#### Available data
Segment Open
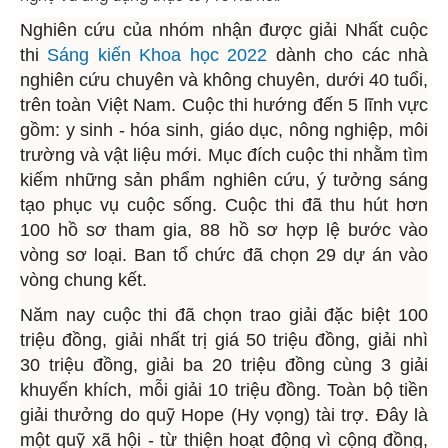
Nghiên cứu của nhóm nhận được giải Nhất cuộc
thi
Sáng kiến Khoa học 2022
dành cho các nhà
nghiên cứu chuyên và không chuyên, dưới 40 tuổi,
trên toàn Việt Nam. Cuộc thi hướng đến 5 lĩnh vực
gồm: y sinh - hóa sinh, giáo dục, nông nghiệp, môi
trường và vật liệu mới. Mục đích cuộc thi nhằm tìm
kiếm những sản phẩm nghiên cứu, ý tưởng sáng
tạo phục vụ cuộc sống. Cuộc thi đã thu hút hơn
100 hồ sơ tham gia, 88 hồ sơ hợp lệ bước vào
vòng sơ loại. Ban tổ chức đã chọn 29 dự án vào
vòng chung kết.
Năm nay cuộc thi đã chọn trao giải đặc biệt 100
triệu đồng, giải nhất trị giá 50 triệu đồng, giải nhì
30 triệu đồng, giải ba 20 triệu đồng cùng 3 giải
khuyến khích, mỗi giải 10 triệu đồng. Toàn bộ tiền
giải thưởng do quỹ Hope (Hy vọng) tài trợ. Đây là
một quỹ xã hội - từ thiện hoạt động vì cộng đồng,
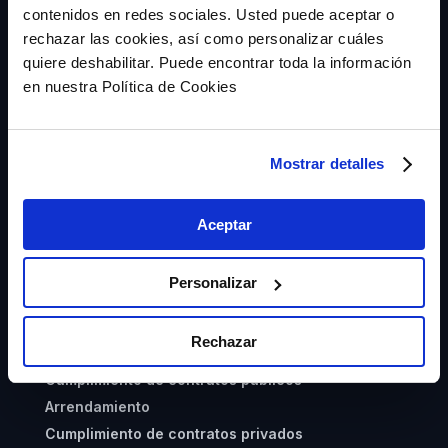
28006 Madrid
contenidos en redes sociales. Usted puede aceptar o
rechazar las cookies, así como personalizar cuáles
quiere deshabilitar. Puede encontrar toda la información
en nuestra Política de Cookies
Mostrar detalles
Seguros de caución
¿Qué es?
Aceptar
Zero Risk Score (ZRS)
Devolución de cantidades anticipadas
Personalizar
Garantías fiscales y sanciones CNMC
Aduanas
Rechazar
Subvenciones
Cumplimiento de contratos públicos
Arrendamiento
Cumplimiento de contratos privados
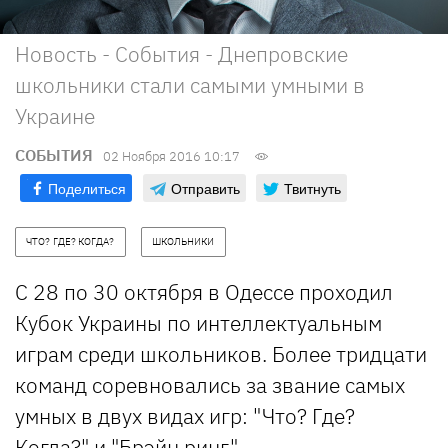
Новость - События - Днепровские
школьники стали самыми умными в
Украине
СОБЫТИЯ
02 Ноября 2016 10:17
Поделиться
Отправить
Твитнуть
ЧТО? ГДЕ? КОГДА?
ШКОЛЬНИКИ
С 28 по 30 октября в Одессе проходил
Кубок Украины по интеллектуальным
играм среди школьников. Более тридцати
команд соревновались за звание самых
умных в двух видах игр: "Что? Где?
Когда?" и "Брэйн ринг".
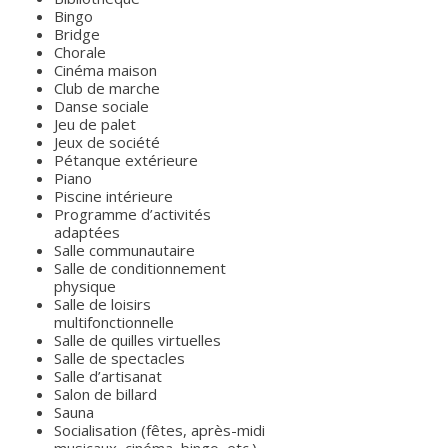
Bingo
Bridge
Chorale
Cinéma maison
Club de marche
Danse sociale
Jeu de palet
Jeux de société
Pétanque extérieure
Piano
Piscine intérieure
Programme d’activités
adaptées
Salle communautaire
Salle de conditionnement
physique
Salle de loisirs
multifonctionnelle
Salle de quilles virtuelles
Salle de spectacles
Salle d’artisanat
Salon de billard
Sauna
Socialisation (fêtes, après-midi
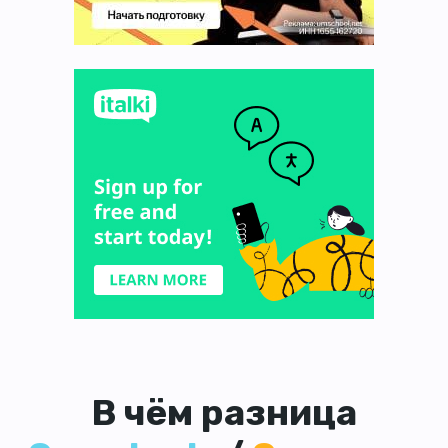
В чём разница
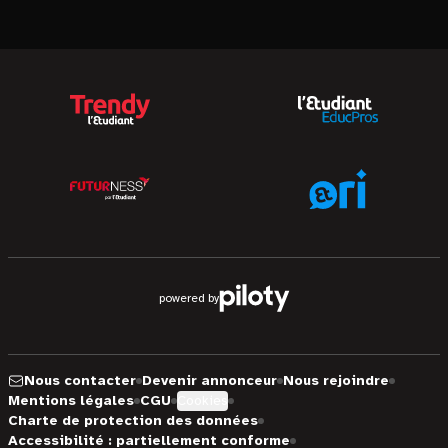
powered by
Nous contacter
Devenir annonceur
Nous rejoindre
Mentions légales
CGU
Cookies
Charte de protection des données
Accessibilité : partiellement conforme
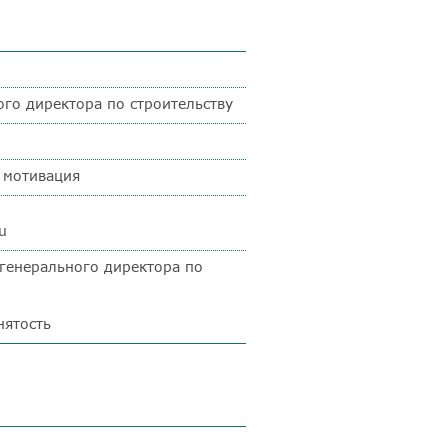
ого директора по строительству
+ мотивация
ru
 генерального директора по
нятость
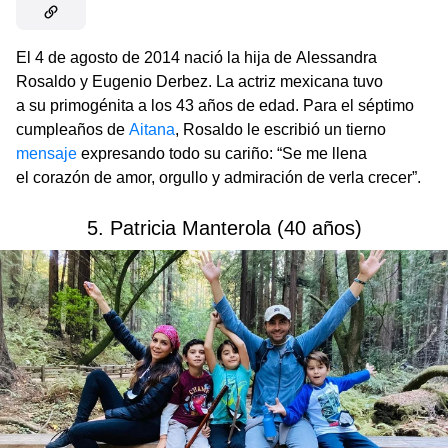
El 4 de agosto de 2014 nació la hija de Alessandra
Rosaldo y Eugenio Derbez. La actriz mexicana tuvo
a su primogénita a los 43 años de edad. Para el séptimo
cumpleaños de
Aitana
, Rosaldo le escribió un tierno
mensaje
expresando todo su cariño: “Se me llena
el corazón de amor, orgullo y admiración de verla crecer”.
5. Patricia Manterola (40 años)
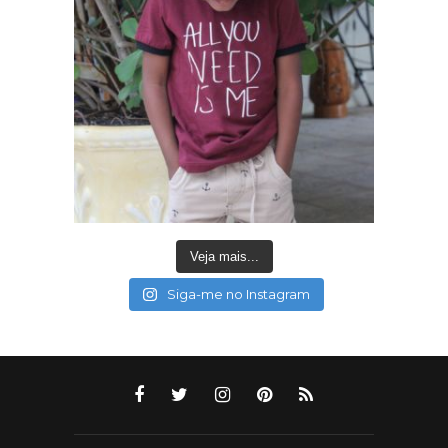
Veja mais...
Siga-me no Instagram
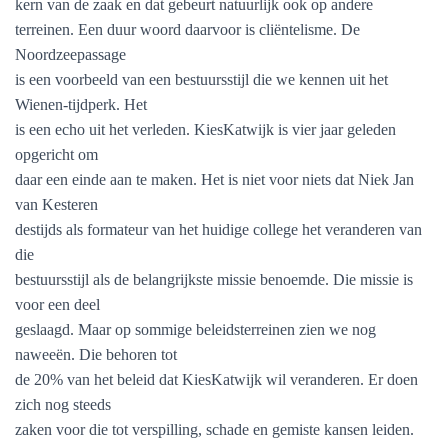
kern van de zaak en dat gebeurt natuurlijk ook op andere
terreinen. Een duur woord daarvoor is cliëntelisme. De
Noordzeepassage
is een voorbeeld van een bestuursstijl die we kennen uit het
Wienen-tijdperk. Het
is een echo uit het verleden. KiesKatwijk is vier jaar geleden
opgericht om
daar een einde aan te maken. Het is niet voor niets dat Niek Jan
van Kesteren
destijds als formateur van het huidige college het veranderen van
die
bestuursstijl als de belangrijkste missie benoemde. Die missie is
voor een deel
geslaagd. Maar op sommige beleidsterreinen zien we nog
naweeën. Die behoren tot
de 20% van het beleid dat KiesKatwijk wil veranderen. Er doen
zich nog steeds
zaken voor die tot verspilling, schade en gemiste kansen leiden.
Segment Closed
Report how many lines of the records hold the word "chọn", and supply no other text.

#### The completed task
2